Gretchen sailed through the door, holding her son Wilhelm in one arm and using the other to sweep her younger sister and a whole host of children before her. "We come early," she said to Julie, her cheeks red with the outside cold. "They all want to help."
The kitchen volunteers were already loading long cafeteria tables with food and drink and the children's eyes gravitated to the piles of iced Christmas cookies. "All right," Julie said, "but no snacking before the party begins."
Gretchen rattled off a string of insistent German. The wide-eyed children nodded, then headed for the Christmas tree instead, chattering like sparrows. Immediately, a slender little girl pulled off a gleaming gold ornament and dropped it, then stared in tears at the shards on the floor.
Julie sighed and went to fetch a dustpan. While she was on her knees sweeping up, three men appeared in the doorway, one of them Gottfried. His red Santa suit was hung neatly over one arm.
"It's about time," she said, dustpan in hand. The shards slid together with a clink. "Why aren't you dressed? The children are already beginning to arrive."
Gottfried glanced at his companions. "We talk," he said, using German this time. "Now."
"Not now," Julie said as another group appeared in the double doorway, their arms full. "Go put your suit on!"
"No, we talk." His blue eyes were fiercely insistent. "They say you are the shooter—"

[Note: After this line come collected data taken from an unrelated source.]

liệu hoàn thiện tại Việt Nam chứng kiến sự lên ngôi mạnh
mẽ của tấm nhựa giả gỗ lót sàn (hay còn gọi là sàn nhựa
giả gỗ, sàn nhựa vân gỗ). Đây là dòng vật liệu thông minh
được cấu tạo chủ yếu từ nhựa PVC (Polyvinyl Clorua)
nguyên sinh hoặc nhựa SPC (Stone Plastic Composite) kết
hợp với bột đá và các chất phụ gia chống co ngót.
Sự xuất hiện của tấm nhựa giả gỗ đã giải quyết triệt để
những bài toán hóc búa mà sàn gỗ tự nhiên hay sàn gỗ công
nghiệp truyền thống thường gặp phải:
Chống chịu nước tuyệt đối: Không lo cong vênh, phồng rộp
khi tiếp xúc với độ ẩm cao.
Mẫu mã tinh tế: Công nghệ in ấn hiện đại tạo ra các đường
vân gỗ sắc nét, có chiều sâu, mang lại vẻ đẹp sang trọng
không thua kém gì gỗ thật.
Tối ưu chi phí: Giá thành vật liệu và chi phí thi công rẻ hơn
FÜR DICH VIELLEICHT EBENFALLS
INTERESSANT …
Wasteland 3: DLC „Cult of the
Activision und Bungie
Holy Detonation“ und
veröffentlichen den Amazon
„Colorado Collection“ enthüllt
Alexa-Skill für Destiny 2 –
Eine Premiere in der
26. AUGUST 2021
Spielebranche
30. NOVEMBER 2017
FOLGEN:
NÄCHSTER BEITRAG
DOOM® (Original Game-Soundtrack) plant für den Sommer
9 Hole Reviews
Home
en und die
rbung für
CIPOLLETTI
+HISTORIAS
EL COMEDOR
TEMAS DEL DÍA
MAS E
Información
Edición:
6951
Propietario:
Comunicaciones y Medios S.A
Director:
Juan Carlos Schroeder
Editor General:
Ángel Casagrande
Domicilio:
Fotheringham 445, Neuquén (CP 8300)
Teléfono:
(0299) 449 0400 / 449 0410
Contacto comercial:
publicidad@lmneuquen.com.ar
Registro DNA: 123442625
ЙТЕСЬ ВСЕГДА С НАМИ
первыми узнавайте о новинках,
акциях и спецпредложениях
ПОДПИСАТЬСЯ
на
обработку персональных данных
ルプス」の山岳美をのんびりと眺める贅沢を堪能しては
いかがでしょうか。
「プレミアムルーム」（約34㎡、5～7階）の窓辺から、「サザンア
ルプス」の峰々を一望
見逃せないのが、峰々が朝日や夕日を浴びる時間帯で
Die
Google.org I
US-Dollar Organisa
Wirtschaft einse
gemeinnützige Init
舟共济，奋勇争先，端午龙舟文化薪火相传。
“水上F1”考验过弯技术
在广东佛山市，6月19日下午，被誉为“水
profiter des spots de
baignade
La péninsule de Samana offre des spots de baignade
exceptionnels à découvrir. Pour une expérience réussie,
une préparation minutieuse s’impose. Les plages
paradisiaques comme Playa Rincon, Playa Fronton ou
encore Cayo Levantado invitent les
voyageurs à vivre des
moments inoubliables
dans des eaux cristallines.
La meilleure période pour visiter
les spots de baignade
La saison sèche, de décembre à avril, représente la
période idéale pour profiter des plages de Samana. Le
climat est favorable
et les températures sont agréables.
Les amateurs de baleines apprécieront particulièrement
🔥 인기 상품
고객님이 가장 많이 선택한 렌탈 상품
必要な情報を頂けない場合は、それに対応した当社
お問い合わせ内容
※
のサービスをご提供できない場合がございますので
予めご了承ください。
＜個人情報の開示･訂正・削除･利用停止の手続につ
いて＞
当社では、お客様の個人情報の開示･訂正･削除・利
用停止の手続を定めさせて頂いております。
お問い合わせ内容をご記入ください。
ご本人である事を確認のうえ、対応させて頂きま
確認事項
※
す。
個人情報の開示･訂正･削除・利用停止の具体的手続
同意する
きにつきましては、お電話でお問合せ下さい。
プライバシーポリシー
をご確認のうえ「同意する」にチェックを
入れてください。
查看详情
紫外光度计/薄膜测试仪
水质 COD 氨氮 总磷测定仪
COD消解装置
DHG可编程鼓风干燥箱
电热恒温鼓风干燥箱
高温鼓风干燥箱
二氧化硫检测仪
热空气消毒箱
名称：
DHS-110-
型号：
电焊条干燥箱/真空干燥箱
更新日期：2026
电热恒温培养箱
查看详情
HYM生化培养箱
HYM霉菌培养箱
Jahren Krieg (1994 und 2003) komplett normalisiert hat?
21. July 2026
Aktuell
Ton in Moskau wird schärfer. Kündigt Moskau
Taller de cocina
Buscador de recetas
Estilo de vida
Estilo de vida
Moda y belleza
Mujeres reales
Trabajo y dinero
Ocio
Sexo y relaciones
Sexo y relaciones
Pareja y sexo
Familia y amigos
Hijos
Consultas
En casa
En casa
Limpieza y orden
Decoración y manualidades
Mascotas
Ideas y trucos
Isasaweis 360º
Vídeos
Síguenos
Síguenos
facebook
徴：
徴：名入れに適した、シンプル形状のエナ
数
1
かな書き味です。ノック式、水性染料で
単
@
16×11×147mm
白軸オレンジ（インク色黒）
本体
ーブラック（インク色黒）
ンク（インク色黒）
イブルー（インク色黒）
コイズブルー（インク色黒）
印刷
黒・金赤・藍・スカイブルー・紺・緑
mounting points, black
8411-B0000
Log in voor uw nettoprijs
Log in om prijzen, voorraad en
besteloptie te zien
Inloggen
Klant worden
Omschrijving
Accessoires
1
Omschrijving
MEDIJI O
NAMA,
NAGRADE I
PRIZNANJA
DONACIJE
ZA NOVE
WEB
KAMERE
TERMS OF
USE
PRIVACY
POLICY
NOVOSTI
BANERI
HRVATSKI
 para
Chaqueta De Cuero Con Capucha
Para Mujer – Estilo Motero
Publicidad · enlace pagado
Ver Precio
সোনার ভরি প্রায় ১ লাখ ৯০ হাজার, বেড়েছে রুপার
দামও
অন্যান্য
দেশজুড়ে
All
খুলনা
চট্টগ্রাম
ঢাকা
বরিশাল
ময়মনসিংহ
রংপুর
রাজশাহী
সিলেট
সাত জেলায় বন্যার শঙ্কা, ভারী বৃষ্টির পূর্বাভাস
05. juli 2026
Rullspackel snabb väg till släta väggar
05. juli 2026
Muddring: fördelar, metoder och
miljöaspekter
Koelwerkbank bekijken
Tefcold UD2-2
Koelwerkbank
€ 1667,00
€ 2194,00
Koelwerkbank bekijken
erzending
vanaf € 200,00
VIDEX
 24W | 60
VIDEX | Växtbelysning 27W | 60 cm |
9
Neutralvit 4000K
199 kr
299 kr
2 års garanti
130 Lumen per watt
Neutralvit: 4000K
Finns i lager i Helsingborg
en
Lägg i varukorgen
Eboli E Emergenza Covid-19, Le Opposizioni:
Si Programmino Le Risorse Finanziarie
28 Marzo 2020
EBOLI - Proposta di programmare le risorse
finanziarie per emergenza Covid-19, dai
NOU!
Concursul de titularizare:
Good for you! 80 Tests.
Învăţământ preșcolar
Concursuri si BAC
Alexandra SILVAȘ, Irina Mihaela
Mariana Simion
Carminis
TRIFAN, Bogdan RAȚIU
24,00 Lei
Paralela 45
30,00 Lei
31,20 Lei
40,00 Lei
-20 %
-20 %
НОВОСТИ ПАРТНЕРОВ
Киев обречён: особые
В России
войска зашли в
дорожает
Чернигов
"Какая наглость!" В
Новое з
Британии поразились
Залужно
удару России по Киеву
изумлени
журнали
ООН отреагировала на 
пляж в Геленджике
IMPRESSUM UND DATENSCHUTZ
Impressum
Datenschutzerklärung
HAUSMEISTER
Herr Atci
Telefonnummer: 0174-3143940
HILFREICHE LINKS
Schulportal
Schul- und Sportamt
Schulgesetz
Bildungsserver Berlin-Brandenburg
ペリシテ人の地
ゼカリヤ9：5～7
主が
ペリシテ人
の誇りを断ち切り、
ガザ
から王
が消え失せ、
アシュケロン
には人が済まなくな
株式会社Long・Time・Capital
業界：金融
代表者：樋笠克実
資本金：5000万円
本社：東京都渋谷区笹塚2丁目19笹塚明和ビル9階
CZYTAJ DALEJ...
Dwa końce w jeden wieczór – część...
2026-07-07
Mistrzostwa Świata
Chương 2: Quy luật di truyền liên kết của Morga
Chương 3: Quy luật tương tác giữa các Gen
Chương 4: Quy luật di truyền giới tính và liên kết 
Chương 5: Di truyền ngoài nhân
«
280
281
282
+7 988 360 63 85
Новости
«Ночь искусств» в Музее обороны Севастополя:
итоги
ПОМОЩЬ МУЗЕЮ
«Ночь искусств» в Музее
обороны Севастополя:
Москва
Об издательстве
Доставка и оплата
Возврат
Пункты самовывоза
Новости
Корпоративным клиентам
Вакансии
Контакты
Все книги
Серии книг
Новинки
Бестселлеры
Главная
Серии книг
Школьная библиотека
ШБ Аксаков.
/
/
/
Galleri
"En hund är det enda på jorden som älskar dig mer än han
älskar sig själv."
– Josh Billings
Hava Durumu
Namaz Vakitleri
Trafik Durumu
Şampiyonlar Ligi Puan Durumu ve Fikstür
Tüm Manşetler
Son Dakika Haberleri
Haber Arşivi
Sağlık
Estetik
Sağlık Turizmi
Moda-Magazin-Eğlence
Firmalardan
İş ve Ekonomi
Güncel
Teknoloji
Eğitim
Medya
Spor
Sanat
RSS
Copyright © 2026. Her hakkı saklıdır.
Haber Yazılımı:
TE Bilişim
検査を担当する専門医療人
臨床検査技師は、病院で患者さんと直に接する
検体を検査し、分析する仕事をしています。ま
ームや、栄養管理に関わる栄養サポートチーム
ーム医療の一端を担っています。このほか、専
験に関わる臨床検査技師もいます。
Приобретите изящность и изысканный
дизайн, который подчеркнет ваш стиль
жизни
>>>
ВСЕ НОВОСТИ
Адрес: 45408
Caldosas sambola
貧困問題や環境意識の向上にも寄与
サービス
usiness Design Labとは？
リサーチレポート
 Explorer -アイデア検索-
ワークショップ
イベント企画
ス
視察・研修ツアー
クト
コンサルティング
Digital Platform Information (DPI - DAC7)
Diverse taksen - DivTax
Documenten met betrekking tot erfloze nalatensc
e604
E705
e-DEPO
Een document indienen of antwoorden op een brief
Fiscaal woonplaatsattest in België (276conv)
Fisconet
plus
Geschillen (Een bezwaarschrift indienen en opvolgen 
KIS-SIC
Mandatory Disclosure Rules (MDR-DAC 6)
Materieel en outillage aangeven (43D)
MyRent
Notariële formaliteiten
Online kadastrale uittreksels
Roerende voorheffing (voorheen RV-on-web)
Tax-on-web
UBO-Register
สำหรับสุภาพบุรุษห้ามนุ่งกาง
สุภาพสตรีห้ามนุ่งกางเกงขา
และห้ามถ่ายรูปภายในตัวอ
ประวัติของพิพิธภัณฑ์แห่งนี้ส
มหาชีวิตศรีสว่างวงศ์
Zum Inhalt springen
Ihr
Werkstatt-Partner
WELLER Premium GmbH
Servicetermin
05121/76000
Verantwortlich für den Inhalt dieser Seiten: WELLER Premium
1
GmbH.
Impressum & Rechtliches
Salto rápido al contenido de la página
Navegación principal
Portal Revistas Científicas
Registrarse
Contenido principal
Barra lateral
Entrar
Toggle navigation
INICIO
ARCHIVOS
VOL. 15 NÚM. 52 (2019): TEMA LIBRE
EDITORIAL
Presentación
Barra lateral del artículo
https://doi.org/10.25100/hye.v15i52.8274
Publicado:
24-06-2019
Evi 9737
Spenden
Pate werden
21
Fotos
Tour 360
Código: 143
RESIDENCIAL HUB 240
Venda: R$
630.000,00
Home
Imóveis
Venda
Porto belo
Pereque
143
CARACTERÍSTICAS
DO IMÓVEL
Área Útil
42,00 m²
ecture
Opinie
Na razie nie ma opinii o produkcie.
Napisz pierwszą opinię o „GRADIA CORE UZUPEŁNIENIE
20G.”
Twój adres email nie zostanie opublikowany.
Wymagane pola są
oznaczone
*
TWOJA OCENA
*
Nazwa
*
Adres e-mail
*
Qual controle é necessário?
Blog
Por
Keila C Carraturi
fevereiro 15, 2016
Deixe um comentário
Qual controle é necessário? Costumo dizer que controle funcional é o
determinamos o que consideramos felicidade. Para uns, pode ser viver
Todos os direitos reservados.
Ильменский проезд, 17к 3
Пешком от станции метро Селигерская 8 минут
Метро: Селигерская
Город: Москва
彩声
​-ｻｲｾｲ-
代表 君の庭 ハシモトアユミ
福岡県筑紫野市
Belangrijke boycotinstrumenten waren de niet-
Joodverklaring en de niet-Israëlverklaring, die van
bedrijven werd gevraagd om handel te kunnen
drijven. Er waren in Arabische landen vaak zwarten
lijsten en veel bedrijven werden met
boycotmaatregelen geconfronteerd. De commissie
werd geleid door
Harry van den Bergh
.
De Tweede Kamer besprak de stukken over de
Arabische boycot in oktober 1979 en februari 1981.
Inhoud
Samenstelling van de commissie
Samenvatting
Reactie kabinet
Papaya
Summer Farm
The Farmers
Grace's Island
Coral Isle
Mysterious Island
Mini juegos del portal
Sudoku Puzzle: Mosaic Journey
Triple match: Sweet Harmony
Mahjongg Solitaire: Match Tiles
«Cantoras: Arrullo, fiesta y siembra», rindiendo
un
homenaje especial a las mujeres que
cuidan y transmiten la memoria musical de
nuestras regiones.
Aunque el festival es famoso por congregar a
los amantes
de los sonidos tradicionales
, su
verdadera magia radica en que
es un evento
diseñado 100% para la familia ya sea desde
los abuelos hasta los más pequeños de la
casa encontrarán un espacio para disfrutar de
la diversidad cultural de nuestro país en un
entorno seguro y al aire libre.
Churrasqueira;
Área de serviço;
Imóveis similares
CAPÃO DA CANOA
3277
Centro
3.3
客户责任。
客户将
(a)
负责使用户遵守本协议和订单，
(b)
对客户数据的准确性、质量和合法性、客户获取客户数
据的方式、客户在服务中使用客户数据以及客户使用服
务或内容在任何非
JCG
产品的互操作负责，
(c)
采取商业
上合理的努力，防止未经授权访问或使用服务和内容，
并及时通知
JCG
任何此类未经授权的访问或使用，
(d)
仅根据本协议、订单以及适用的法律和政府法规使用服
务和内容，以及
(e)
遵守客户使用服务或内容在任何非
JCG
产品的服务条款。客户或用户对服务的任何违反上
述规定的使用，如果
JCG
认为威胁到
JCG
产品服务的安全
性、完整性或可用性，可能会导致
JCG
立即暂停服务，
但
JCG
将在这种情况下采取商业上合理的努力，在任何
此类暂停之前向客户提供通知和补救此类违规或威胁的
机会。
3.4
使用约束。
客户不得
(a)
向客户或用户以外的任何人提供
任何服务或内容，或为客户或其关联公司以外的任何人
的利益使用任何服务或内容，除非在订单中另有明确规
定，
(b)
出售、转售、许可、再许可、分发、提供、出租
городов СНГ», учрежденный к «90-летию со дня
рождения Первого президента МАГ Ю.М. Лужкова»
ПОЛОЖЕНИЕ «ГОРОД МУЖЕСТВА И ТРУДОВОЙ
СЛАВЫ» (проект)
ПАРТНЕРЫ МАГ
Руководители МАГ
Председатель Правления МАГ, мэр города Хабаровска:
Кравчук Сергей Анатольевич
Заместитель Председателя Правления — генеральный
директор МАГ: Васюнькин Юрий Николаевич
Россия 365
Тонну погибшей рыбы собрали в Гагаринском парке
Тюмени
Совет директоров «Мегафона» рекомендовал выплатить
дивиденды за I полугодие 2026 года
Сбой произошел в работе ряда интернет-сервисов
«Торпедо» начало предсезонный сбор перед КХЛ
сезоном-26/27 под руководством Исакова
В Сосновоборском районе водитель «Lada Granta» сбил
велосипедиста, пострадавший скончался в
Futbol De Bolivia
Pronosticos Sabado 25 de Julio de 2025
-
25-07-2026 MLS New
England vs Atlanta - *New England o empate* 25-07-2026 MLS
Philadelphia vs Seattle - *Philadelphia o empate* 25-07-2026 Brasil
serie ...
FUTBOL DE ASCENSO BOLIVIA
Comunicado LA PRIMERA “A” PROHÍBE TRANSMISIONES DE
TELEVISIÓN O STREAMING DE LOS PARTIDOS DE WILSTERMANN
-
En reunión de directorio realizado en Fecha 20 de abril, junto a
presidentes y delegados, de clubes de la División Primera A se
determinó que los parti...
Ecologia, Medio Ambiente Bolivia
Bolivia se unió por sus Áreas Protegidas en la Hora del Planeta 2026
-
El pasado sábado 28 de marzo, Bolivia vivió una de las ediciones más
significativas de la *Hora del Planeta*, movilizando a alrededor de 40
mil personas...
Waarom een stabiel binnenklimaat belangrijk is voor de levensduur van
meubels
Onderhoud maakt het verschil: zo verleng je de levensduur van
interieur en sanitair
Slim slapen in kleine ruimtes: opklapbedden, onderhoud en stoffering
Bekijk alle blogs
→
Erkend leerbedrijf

"Look," she said, "I don't have time! I have to organize the presents into appropriate age groups, as well as boy and girl things." She pushed him toward the door. "Dress now. Talk later!"
With a forced smile, she turned to newcomers who had evidently brought presents for the children—five live chickens, a handcart full of potatoes, and a kid goat. The benefactors, Franz, Anna, and Ernst, siblings from a local farm just outside the town, seemed quite elderly and all smiled gap-toothed smiles at her.
"How—lovely," she managed. "Just set them down by the tree." She watched them hobble away, wondering just how they were going to wrap any of that.
Over the next two hours, the pile of gifts increased to include handcarved spoons, two rusty keys, an ax handle, a bag of goose feathers, a broken eating knife, several dozen candles, and innumerable bundles of firewood. Julie retreated to the wall where she watched the ongoing parade of dead hares and foxes, dried fish, vegetable seeds, and farm implements with growing amazement. Those few items that were wrapped, as requested, came covered mostly in hay or straw. The goat kept escaping to nibble at the hem of her dress.
The problem was quality, not quantity. Before too long, Julie had to start telling people to store the presents in the Home Ec room.
She shook her head. Toys—she'd told Gretchen to ask for toys, dolls, carved soldiers, balls, that sort of thing, but she'd obviously failed to communicate the concept.
It's all my fault, she thought miserably. I messed up and now the orphans' first real Christmas is going to be ruined! She felt tears coming on in earnest and didn't know what to do. She had to stay and do the best that she could, but the children were going to be so disappointed!
And, on top of everything else, Santa Gottfried had never come back, after she'd dispatched him to get dressed. She was either going to have to look for him herself, or find someone else who would.
"Pliss," a gruff voice said at the door. "Vhere put?" Two scruffy looking wind-burned peasants stood in the doorway, each holding a cask wrapped in a shirt.
Sauerkraut, she guessed. Wonderful. "In the room down the hall!" she said, pointing and trying her best not to snarl. The two ambled away, as she turned to find Santa and wring his neck.
* * *
Bruckner worked to contain his glee. There was a room right across the corridor from the one being used to store presents—unlocked and unoccupied. The perfect place for the casks. Close enough to the gymnasium to do the needed damage, but far enough away that no one would smell the burning fuse until he and Berg made their escape and it was too late to stop them.
"Come on," he said in a whisper, elbowing the door open. "We must hide these in here out of sight and lay the fuse."
Berg nodded, but his attention was clearly back on the strange flameless lights that illuminated the gymnasium, as well as the steaming platters of food being carried in from the dining hall next door. Music was playing, as good as the finest musicians he'd ever heard, but none were in sight. "How do they do it?" he wondered. "Is it witchcraft?"